Telematics: Boon or Bust?
If we are to take the word of the recent eBrain study, mobile navigation and information systems (also known as "telematics devices") are poised to enter the mainstream as consumers increasingly come into contact with this burgeoning technology. Helping to drive the predicted surge in telematics are potentially lower prices and higher consumer exposure to the products. Perhaps like other recently unveiled consumer electronic products, like high-definition television, for example, relatively few people own them, but a lot of people have heard about them.
In spite of very low ownership rates, nearly nine out of 10 automobile owners are aware of telematics devices, largely due to word of mouth and exposure through rental car agencies and third parties. Exposure to computer navigation systems in rental cars has been extremely important in getting the word out, since a very small percentage of the driving public has opted to pay the $1,500 to $2,000 additional price to have a factory navigational system installed in their vehicles.
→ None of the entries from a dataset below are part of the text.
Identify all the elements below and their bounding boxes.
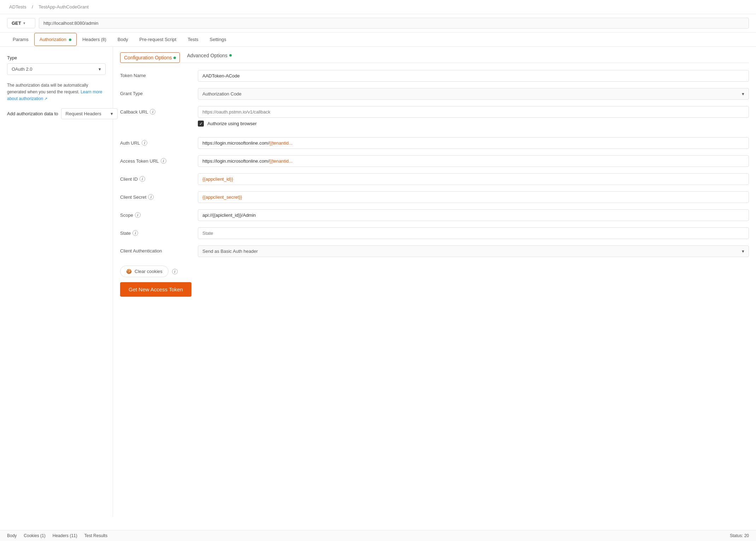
cookie-icon: 🍪 bbox=[126, 269, 132, 274]
tab-params-label: Params bbox=[13, 37, 29, 42]
client-id-label: Client ID i bbox=[120, 173, 191, 182]
type-value: OAuth 2.0 bbox=[12, 66, 33, 72]
scope-input[interactable] bbox=[198, 209, 749, 221]
client-secret-info-icon[interactable]: i bbox=[148, 194, 154, 200]
client-secret-label: Client Secret i bbox=[120, 191, 191, 200]
sub-tab-configuration-options[interactable]: Configuration Options bbox=[120, 52, 180, 63]
add-auth-chevron-icon: ▾ bbox=[111, 111, 113, 116]
sub-tabs: Configuration Options Advanced Options bbox=[120, 47, 749, 63]
auth-url-label: Auth URL i bbox=[120, 137, 191, 146]
authorize-browser-label: Authorize using browser bbox=[207, 121, 256, 126]
tab-authorization[interactable]: Authorization bbox=[34, 33, 77, 46]
method-chevron-icon: ▾ bbox=[23, 21, 25, 25]
client-id-input[interactable] bbox=[198, 173, 749, 185]
access-token-url-prefix: https://login.microsoftonline.com/ bbox=[202, 158, 269, 164]
add-auth-select[interactable]: Request Headers ▾ bbox=[61, 108, 118, 119]
client-auth-value: Send as Basic Auth header bbox=[202, 249, 258, 254]
breadcrumb-separator: / bbox=[32, 4, 33, 10]
callback-url-field: Callback URL i ✓ Authorize using browser bbox=[120, 106, 749, 131]
sub-tab-config-label: Configuration Options bbox=[124, 55, 172, 60]
description-text: The authorization data will be automatic… bbox=[7, 82, 106, 103]
access-token-url-input[interactable]: https://login.microsoftonline.com/{{tena… bbox=[198, 155, 749, 167]
type-label: Type bbox=[7, 55, 106, 60]
scope-label: Scope i bbox=[120, 209, 191, 218]
tab-tests[interactable]: Tests bbox=[182, 33, 204, 46]
clear-cookies-label: Clear cookies bbox=[135, 269, 163, 274]
client-id-input-wrapper bbox=[198, 173, 749, 185]
tab-headers-badge: (8) bbox=[101, 37, 106, 42]
tab-headers-label: Headers bbox=[82, 37, 100, 42]
callback-url-info-icon[interactable]: i bbox=[150, 109, 155, 115]
grant-type-chevron-icon: ▾ bbox=[742, 91, 744, 97]
breadcrumb: ADTests / TestApp-AuthCodeGrant bbox=[0, 0, 756, 14]
grant-type-input-wrapper: Authorization Code ▾ bbox=[198, 88, 749, 100]
add-auth-value: Request Headers bbox=[66, 111, 101, 116]
client-id-field: Client ID i bbox=[120, 173, 749, 185]
main-tabs: Params Authorization Headers (8) Body Pr… bbox=[0, 33, 756, 47]
add-auth-row: Add authorization data to Request Header… bbox=[7, 108, 106, 119]
tab-params[interactable]: Params bbox=[7, 33, 34, 46]
state-label: State i bbox=[120, 227, 191, 236]
config-options-dot bbox=[173, 57, 176, 59]
breadcrumb-current: TestApp-AuthCodeGrant bbox=[39, 4, 89, 10]
tab-settings-label: Settings bbox=[210, 37, 226, 42]
check-icon: ✓ bbox=[199, 121, 203, 126]
description-content: The authorization data will be automatic… bbox=[7, 83, 88, 94]
state-field: State i bbox=[120, 227, 749, 239]
method-label: GET bbox=[12, 21, 21, 26]
method-select[interactable]: GET ▾ bbox=[7, 18, 35, 28]
client-auth-input-wrapper: Send as Basic Auth header ▾ bbox=[198, 245, 749, 257]
state-input-wrapper bbox=[198, 227, 749, 239]
tab-authorization-label: Authorization bbox=[40, 37, 66, 42]
left-panel: Type OAuth 2.0 ▾ The authorization data … bbox=[0, 47, 113, 517]
token-name-input[interactable] bbox=[198, 70, 749, 82]
tab-headers[interactable]: Headers (8) bbox=[77, 33, 112, 46]
callback-url-label: Callback URL i bbox=[120, 106, 191, 115]
auth-url-input[interactable]: https://login.microsoftonline.com/{{tena… bbox=[198, 137, 749, 149]
grant-type-field: Grant Type Authorization Code ▾ bbox=[120, 88, 749, 100]
grant-type-value: Authorization Code bbox=[202, 91, 242, 97]
state-input[interactable] bbox=[198, 227, 749, 239]
breadcrumb-parent[interactable]: ADTests bbox=[9, 4, 26, 10]
advanced-options-dot bbox=[229, 54, 232, 57]
tab-body[interactable]: Body bbox=[112, 33, 134, 46]
tab-settings[interactable]: Settings bbox=[204, 33, 232, 46]
get-token-label: Get New Access Token bbox=[129, 286, 183, 292]
access-token-url-suffix: {{tenantid... bbox=[269, 158, 293, 164]
access-token-url-input-wrapper: https://login.microsoftonline.com/{{tena… bbox=[198, 155, 749, 167]
access-token-url-info-icon[interactable]: i bbox=[161, 158, 166, 164]
scope-info-icon[interactable]: i bbox=[135, 212, 141, 218]
state-info-icon[interactable]: i bbox=[132, 230, 138, 236]
grant-type-label: Grant Type bbox=[120, 88, 191, 96]
access-token-url-label: Access Token URL i bbox=[120, 155, 191, 164]
token-name-input-wrapper bbox=[198, 70, 749, 82]
client-id-info-icon[interactable]: i bbox=[140, 176, 145, 182]
client-auth-chevron-icon: ▾ bbox=[742, 249, 744, 254]
type-field-row: Type OAuth 2.0 ▾ bbox=[7, 55, 106, 75]
clear-cookies-button[interactable]: 🍪 Clear cookies bbox=[120, 266, 169, 277]
clear-cookies-info-icon[interactable]: i bbox=[172, 269, 178, 274]
authorize-browser-checkbox[interactable]: ✓ bbox=[198, 121, 204, 127]
token-name-field: Token Name bbox=[120, 70, 749, 82]
auth-url-prefix: https://login.microsoftonline.com/ bbox=[202, 140, 269, 146]
grant-type-select[interactable]: Authorization Code ▾ bbox=[198, 88, 749, 100]
client-auth-field: Client Authentication Send as Basic Auth… bbox=[120, 245, 749, 257]
tab-tests-label: Tests bbox=[188, 37, 198, 42]
type-select[interactable]: OAuth 2.0 ▾ bbox=[7, 63, 106, 75]
sub-tab-advanced-label: Advanced Options bbox=[187, 53, 227, 58]
tab-pre-request-script[interactable]: Pre-request Script bbox=[134, 33, 182, 46]
sub-tab-advanced-options[interactable]: Advanced Options bbox=[187, 53, 231, 63]
client-secret-input[interactable] bbox=[198, 191, 749, 203]
callback-url-input[interactable] bbox=[198, 106, 749, 118]
client-auth-select[interactable]: Send as Basic Auth header ▾ bbox=[198, 245, 749, 257]
client-secret-input-wrapper bbox=[198, 191, 749, 203]
bottom-actions: 🍪 Clear cookies i Get New Access Token bbox=[120, 266, 749, 297]
get-new-access-token-button[interactable]: Get New Access Token bbox=[120, 282, 191, 297]
authorize-browser-row: ✓ Authorize using browser bbox=[198, 121, 749, 127]
url-input[interactable] bbox=[39, 18, 749, 29]
callback-url-input-wrapper: ✓ Authorize using browser bbox=[198, 106, 749, 131]
auth-url-info-icon[interactable]: i bbox=[142, 140, 147, 146]
add-auth-label: Add authorization data to bbox=[7, 111, 58, 116]
type-chevron-icon: ▾ bbox=[99, 66, 101, 72]
tab-body-label: Body bbox=[118, 37, 128, 42]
One has to believe that $2,000 will buy an awful lot of paper maps, which offer the additional convenience of being easily portable. (Imagine pulling your sedan into the living room so you can plan the route of your next trip.) Further, while the utility value of navigational systems varies widely from brand to brand and even model to model, some still cause significant amounts of user frustration.
A case in point is our recent exposure to the nav system in a new Infiniti I35. The system had what IT folks would call a confusing interface. It was slow to respond, and its joystick controller seemed almost disconnected from the unit at times, while at other times it seemed much too sensitive. Perhaps worst of all, this Infiniti's system was configured to prevent destination data input (picking the place you want to go) while driving. At first, this might seem like a reasonable safety feature, but consider this: in our test, it didn't just prevent the driver from using the device, it also prevented the front-seat passenger from using it. We don't know how you feel, but we don't think there is much advantage to a system that requires the car to be in "Park" before some of its functions can be brought into play. On the other hand, telematics in rental cars, which seemed to designed with a weather eye on easy familiarization, are exposing more and more people to the technology.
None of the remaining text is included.